— Exercise goal —
Filter the data for lines with the word "Дніпро" and copy those lines.
=== Begin Enclosure ===
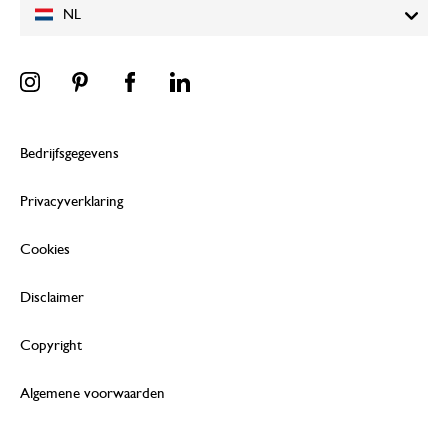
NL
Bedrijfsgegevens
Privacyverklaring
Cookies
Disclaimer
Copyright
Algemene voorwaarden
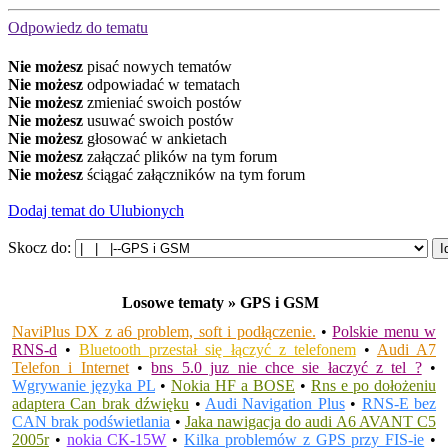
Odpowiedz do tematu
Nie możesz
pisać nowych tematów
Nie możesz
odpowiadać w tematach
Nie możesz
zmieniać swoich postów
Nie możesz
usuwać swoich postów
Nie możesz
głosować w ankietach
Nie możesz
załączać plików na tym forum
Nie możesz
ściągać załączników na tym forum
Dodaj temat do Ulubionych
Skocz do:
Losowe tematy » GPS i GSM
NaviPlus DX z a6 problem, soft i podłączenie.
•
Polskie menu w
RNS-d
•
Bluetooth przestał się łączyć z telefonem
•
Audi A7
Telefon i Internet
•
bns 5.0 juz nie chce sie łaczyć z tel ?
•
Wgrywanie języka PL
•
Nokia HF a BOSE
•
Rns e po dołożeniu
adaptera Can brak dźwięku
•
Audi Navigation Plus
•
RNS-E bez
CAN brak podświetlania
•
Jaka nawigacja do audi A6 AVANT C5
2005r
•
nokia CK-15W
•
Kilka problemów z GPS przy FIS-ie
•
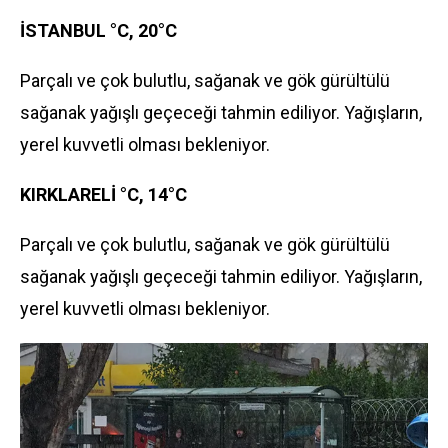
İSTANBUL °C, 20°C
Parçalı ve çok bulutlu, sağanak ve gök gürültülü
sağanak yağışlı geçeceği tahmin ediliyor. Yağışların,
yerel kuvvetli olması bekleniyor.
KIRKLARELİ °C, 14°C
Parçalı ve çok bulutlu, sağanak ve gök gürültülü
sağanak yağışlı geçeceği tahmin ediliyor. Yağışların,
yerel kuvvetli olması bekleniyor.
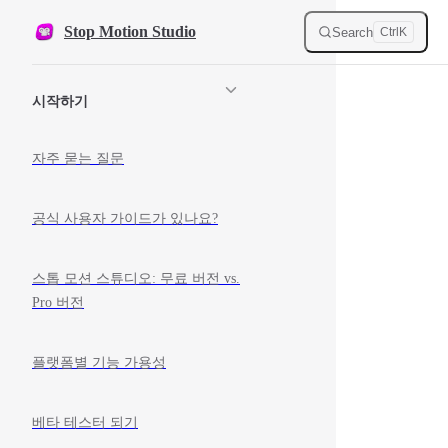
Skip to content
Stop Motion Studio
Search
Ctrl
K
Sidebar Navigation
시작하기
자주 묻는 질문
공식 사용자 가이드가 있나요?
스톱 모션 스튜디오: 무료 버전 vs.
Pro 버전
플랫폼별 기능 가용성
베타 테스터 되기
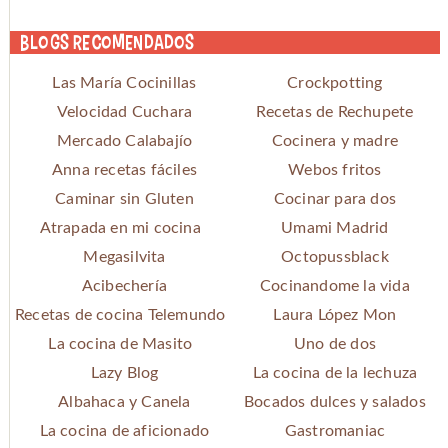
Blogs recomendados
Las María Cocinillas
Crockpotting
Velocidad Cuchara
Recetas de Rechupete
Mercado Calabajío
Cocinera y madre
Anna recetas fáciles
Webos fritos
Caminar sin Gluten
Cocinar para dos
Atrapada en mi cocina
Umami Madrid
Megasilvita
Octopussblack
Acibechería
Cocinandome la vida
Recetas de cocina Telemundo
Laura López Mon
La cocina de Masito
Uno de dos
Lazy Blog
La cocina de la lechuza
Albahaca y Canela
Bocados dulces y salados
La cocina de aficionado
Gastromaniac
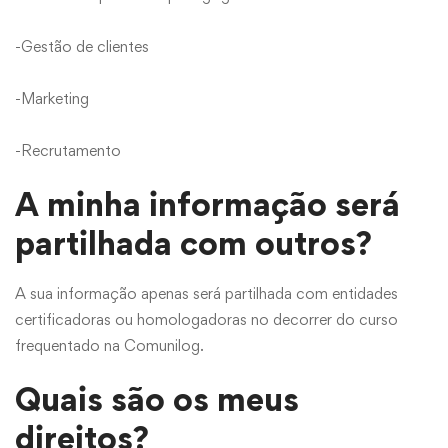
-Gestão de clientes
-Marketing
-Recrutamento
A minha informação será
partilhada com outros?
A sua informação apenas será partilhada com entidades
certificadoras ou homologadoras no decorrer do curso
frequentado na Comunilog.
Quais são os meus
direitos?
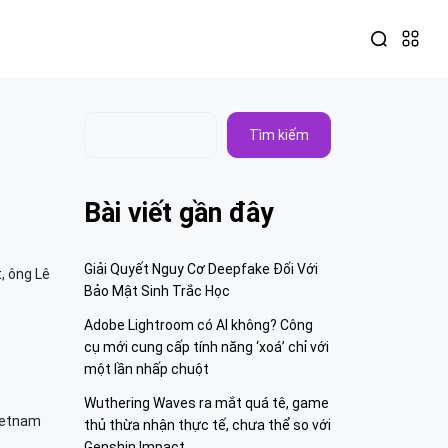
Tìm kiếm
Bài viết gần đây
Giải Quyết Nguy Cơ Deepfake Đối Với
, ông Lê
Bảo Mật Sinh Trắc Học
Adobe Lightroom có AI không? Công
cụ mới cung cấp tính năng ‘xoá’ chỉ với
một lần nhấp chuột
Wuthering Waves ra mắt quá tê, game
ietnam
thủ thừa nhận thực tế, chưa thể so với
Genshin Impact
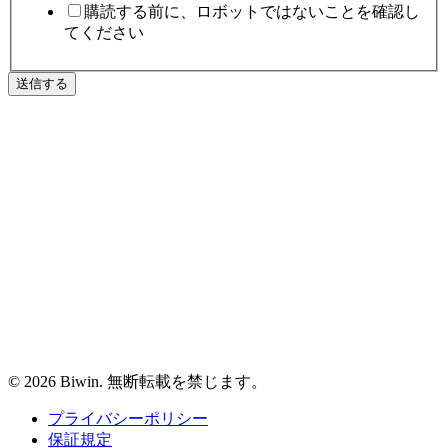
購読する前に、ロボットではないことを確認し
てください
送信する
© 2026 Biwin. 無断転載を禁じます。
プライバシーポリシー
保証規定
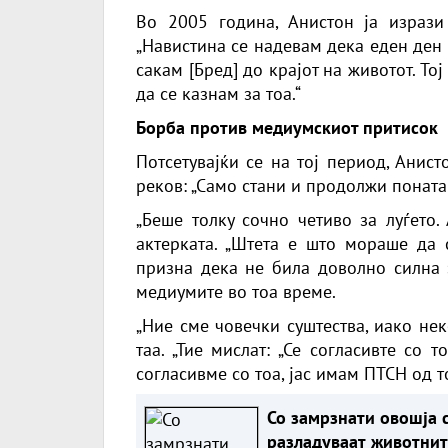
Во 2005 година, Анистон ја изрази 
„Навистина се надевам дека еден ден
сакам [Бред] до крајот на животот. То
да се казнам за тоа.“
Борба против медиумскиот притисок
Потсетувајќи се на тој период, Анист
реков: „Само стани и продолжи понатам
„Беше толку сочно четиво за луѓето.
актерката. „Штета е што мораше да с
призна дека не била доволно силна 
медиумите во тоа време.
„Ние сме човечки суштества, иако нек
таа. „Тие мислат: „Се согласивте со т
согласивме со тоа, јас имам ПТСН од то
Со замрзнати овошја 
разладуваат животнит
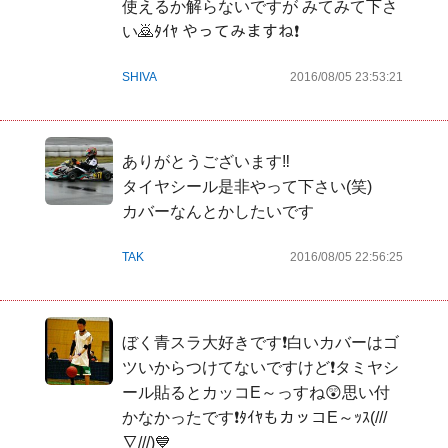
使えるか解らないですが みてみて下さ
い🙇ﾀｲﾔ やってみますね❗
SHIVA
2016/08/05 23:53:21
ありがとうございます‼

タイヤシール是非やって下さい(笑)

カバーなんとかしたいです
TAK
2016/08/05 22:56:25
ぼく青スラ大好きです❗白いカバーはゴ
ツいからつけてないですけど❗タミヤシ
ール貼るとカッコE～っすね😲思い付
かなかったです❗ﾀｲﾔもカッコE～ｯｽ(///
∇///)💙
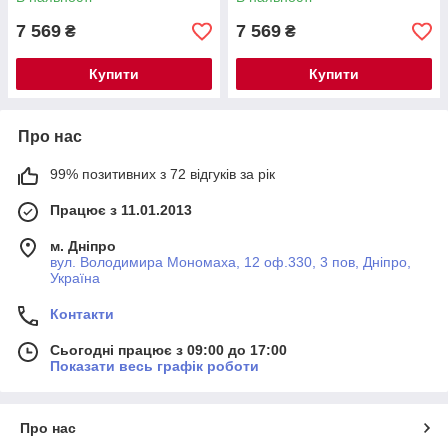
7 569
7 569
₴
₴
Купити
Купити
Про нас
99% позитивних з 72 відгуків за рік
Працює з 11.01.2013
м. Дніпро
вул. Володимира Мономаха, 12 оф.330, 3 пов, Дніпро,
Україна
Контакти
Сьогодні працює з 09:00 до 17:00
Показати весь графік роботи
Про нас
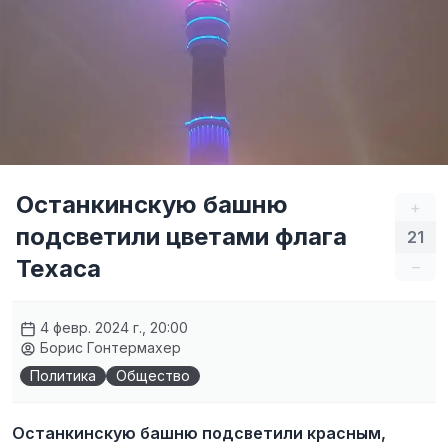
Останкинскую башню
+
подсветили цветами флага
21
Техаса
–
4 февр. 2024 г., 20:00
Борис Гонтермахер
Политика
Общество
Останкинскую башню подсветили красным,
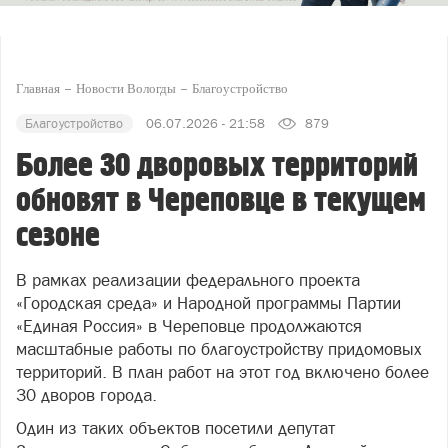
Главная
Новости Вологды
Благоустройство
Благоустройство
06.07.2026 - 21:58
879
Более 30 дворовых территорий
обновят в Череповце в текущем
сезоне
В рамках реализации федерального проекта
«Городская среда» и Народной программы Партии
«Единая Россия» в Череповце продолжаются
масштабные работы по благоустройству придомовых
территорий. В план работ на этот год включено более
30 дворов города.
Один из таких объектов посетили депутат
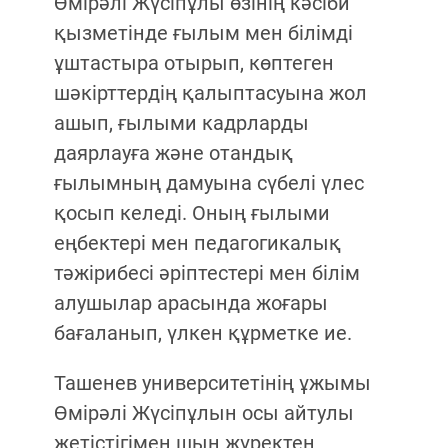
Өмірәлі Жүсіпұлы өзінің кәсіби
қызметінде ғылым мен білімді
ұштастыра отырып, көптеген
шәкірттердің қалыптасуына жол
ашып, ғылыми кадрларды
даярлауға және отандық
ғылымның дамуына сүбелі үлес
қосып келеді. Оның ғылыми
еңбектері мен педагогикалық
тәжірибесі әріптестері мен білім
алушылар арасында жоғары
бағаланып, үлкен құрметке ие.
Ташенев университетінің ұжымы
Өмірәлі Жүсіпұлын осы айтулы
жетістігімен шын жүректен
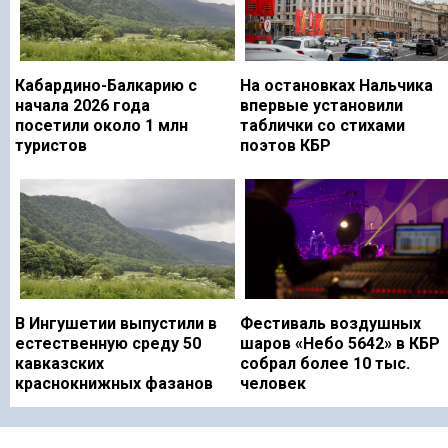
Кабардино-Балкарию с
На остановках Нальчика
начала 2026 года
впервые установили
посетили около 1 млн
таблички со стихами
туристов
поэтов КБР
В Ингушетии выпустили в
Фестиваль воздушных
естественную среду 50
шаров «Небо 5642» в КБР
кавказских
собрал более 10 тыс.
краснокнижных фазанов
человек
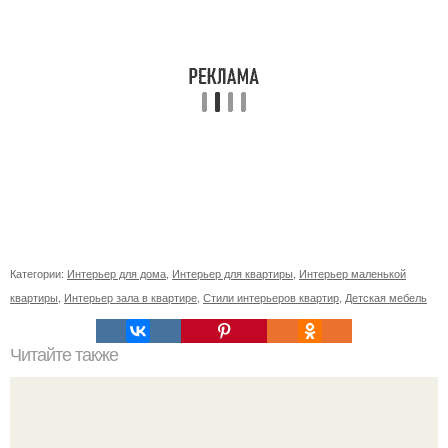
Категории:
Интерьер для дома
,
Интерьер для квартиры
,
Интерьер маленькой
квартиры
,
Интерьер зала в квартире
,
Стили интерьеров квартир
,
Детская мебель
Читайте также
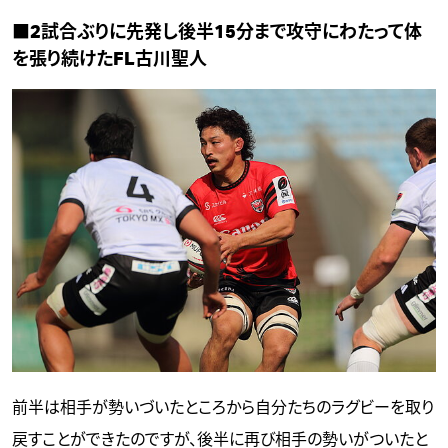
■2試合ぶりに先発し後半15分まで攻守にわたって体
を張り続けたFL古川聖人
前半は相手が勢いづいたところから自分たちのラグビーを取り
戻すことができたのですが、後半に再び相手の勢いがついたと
=== End Enclosure ===
— Output of the task —
м. Дніпро
вул. Володимира Мономаха, 12 оф.330, 3 пов, Дніпро,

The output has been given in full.